Let's take an example - say you've just run at Strathclyde parkrun in 25:37 and want to know what the equivalent performance would be at Glasgow parkrun. It's easier if we convert the time to seconds: 25:37 is 1537 seconds. Next look up Strathclyde along the top of the table under FROM, find Glasgow at the right hand side next to TO (we're converting from Strathclyde to Glasgow) and where the Strathclyde column and Glasgow row meet is the figure 102.8% - we multiply the 1537 by this conversion factor to give 1580 seconds or 26:20. In other words on the same form you would expect to take an extra 43 seconds to run Glasgow parkrun (faster runners would have fewer seconds difference, slower runners more - you need to run the calculation for each run time). The pale green of the box means that at least 400 data pairs contributed to the calculation of the conversion factor and so we can be pretty confident about the conversion.
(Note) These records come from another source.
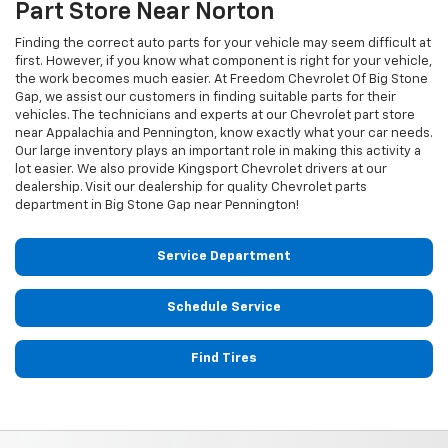
Part Store Near Norton
Finding the correct auto parts for your vehicle may seem difficult at
first. However, if you know what component is right for your vehicle,
the work becomes much easier. At Freedom Chevrolet Of Big Stone
Gap, we assist our customers in finding suitable parts for their
vehicles. The technicians and experts at our
Chevrolet
part store
near Appalachia and Pennington, know exactly what your car needs.
Our large inventory plays an important role in making this activity a
lot easier. We also provide Kingsport
Chevrolet
drivers at our
dealership. Visit our dealership for quality
Chevrolet
parts
department in Big Stone Gap near Pennington!
Service Department
Schedule Service
Find Tires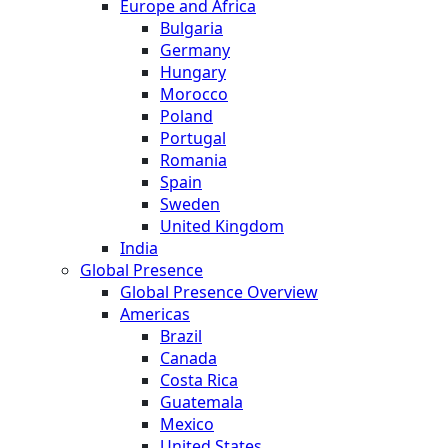
Europe and Africa
Bulgaria
Germany
Hungary
Morocco
Poland
Portugal
Romania
Spain
Sweden
United Kingdom
India
Global Presence
Global Presence Overview
Americas
Brazil
Canada
Costa Rica
Guatemala
Mexico
United States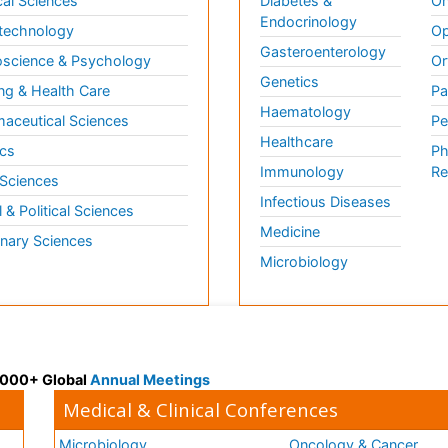
al Sciences
Diabetes &
On
Endocrinology
technology
Op
Gasteroenterology
science & Psychology
Or
Genetics
ng & Health Care
Pa
Haematology
aceutical Sciences
Pe
Healthcare
cs
Ph
Immunology
Re
 Sciences
Infectious Diseases
l & Political Sciences
Medicine
inary Sciences
Microbiology
 3000+ Global
Annual Meetings
Medical & Clinical Conferences
Microbiology
Oncology & Cancer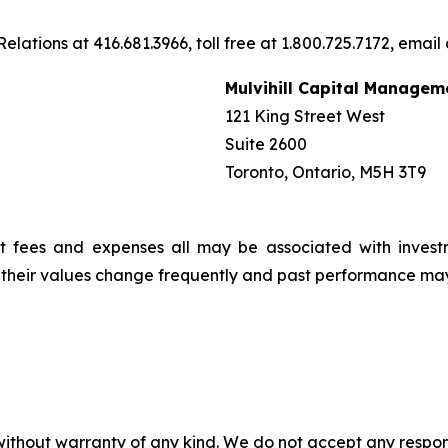
elations at 416.681.3966, toll free at 1.800.725.7172, email
Mulvihill Capital Managem
121 King Street West
Suite 2600
Toronto, Ontario, M5H 3T9
t fees and expenses all may be associated with invest
, their values change frequently and past performance ma
without warranty of any kind. We do not accept any responsib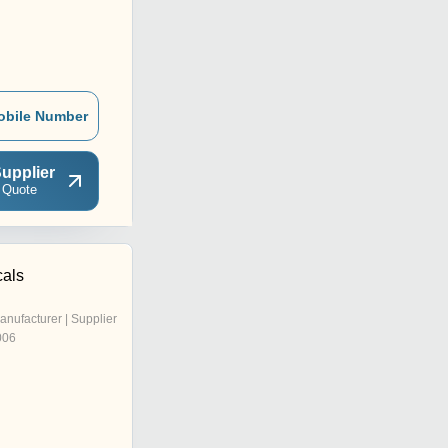
obile Number
upplier
 Quote
als
anufacturer | Supplier
006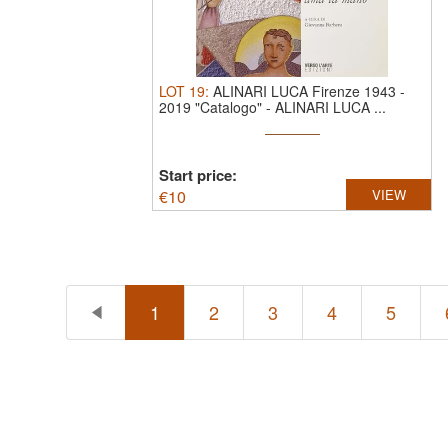
LOT
19
:
ALINARI LUCA Firenze 1943 -
2019 "Catalogo"
-
ALINARI LUCA ...
Start price:
€
10
VIEW
1
2
3
4
5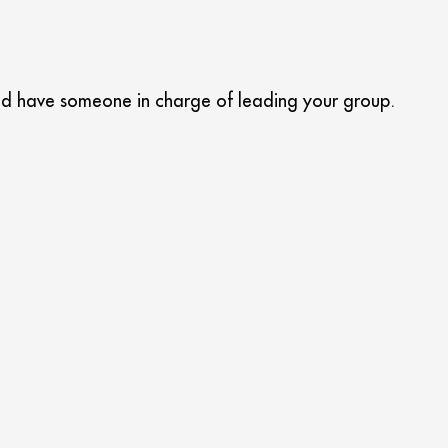
 and have someone in charge of leading your group.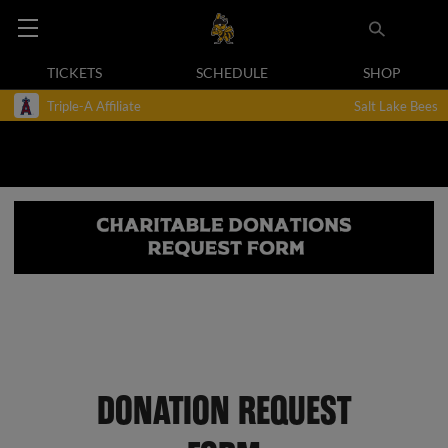
TICKETS
SCHEDULE
SHOP
Triple-A Affiliate
Salt Lake Bees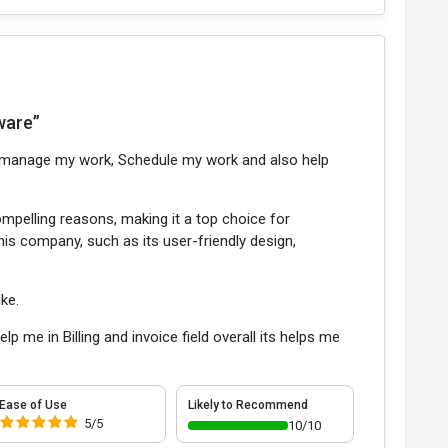
ware”
to manage my work, Schedule my work and also help
ompelling reasons, making it a top choice for
this company, such as its user-friendly design,
ike.
 me in Billing and invoice field overall its helps me
Ease of Use
Likely to Recommend
5/5
10/10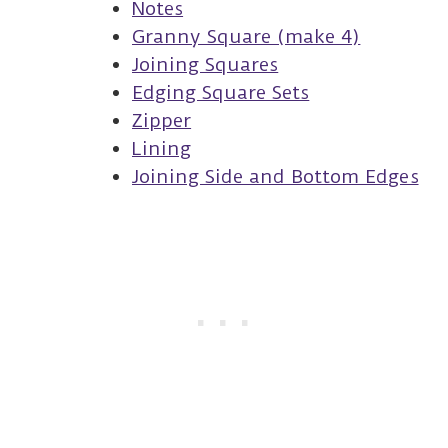
Notes
Granny Square (make 4)
Joining Squares
Edging Square Sets
Zipper
Lining
Joining Side and Bottom Edges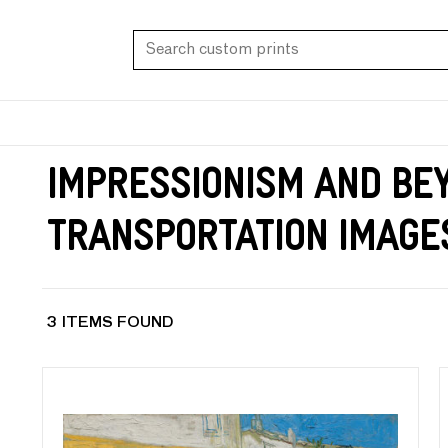
Impressionism and Be
Transportation Image
3 ITEMS FOUND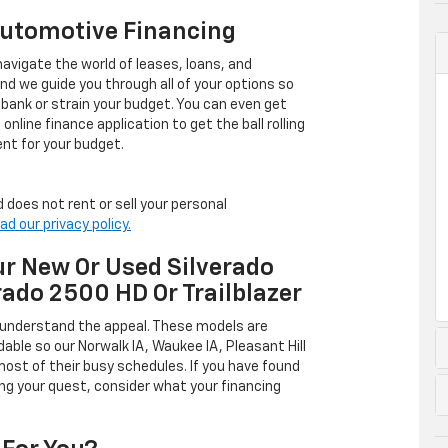
Automotive Financing
avigate the world of leases, loans, and
 we guide you through all of your options so
 bank or strain your budget. You can even get
online finance application to get the ball rolling
nt for your budget.
 does not rent or sell your personal
ad our privacy policy.
r New Or Used Silverado
rado 2500 HD Or Trailblazer
 understand the appeal. These models are
dable so our Norwalk IA, Waukee IA, Pleasant Hill
ost of their busy schedules. If you have found
ing your quest, consider what your financing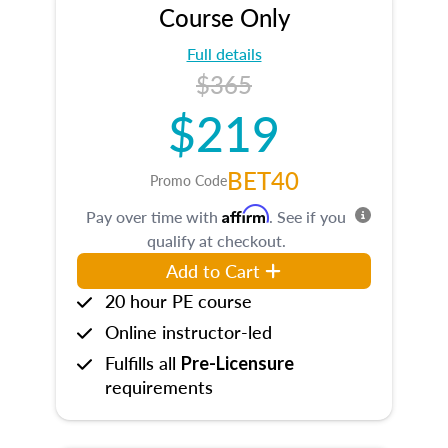
Course Only
Full details
$365
$219
BET40
Promo Code
Affirm
Pay over time with
. See if you
qualify at checkout.
Add to Cart
20 hour PE course
Online instructor-led
Fulfills all
Pre-Licensure
requirements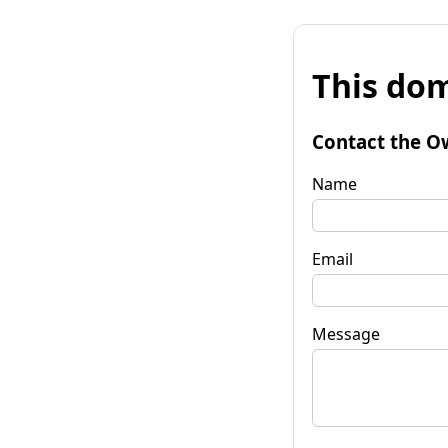
This dom
Contact the O
Name
Email
Message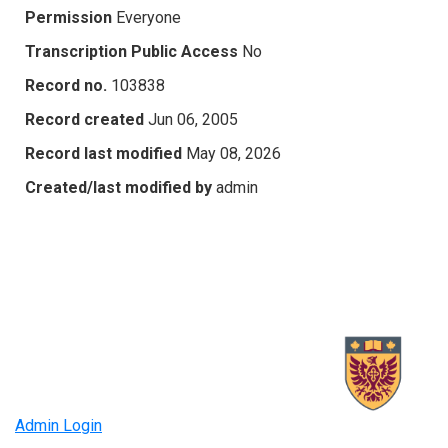
Permission
Everyone
Transcription Public Access
No
Record no.
103838
Record created
Jun 06, 2005
Record last modified
May 08, 2026
Created/last modified by
admin
Admin Login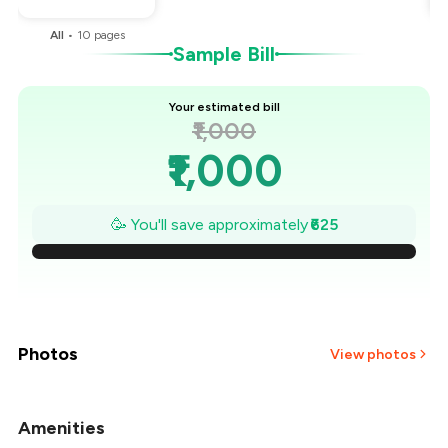
All
•
10
pages
Sample Bill
Your estimated bill
₹1,000
₹1,000
₹911
🥳 You'll save approximately
₹625
₹821
₹732
₹643
Photos
View photos
₹554
Amenities
+
2
more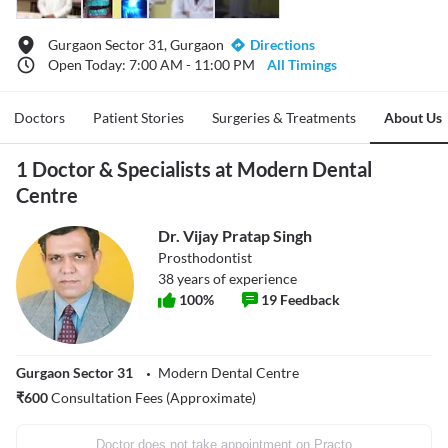
Gurgaon Sector 31, Gurgaon
Directions
Open Today: 7:00 AM - 11:00 PM
All Timings
Doctors
Patient Stories
Surgeries & Treatments
About Us
1 Doctor & Specialists at Modern Dental
Centre
Dr. Vijay Pratap Singh
Prosthodontist
38
years of experience
100
%
19
Feedback
Gurgaon Sector 31
Modern Dental Centre
₹
600
Consultation Fees (Approximate)
Doctor does not take appointment on Practo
We could also use the factor to compare records at different events. The Strathclyde record currently stands at 14:51 whereas Glasgow stands at 15:01; however after applying the conversion factor we see that the Strathclyde record would be equivalent to 15:15 at Glasgow, or doing the opposite calculation (from Glasgow to Strathclyde the conversion factor is 97.3%), we can see that the Glasgow record would be equivalent to 14:36 at Strathclyde.
Unleash the beautiful fish
And finally, I know how much Graphic of the Week readers look forward to a proper graph, and this one's a corker even if I do say so myself.
Scatter plot of all calculated conversion factors against the number of data pairs that contributed to the calculation of the conversion factor. The data set contains both conversion factors for each event pair (i.e A to B and B to A); The Y axis is logarithmic (base 2). The two points at the extreme right represent the Bushy to Richmond / Richmond to Bushy high confidence conversion factors.
I'll leave you to work out what this graph is saying, but hopefully you'll see why I set the threshold for inclusion in the table at 100 data pairs. And finally, if you are not already familiar with Ben Goldacre's work, may I recommend his column in The Guardian every Saturday. This week's column is pertinent to this analysis - even though it's on a very different topic (see The Bad Science website).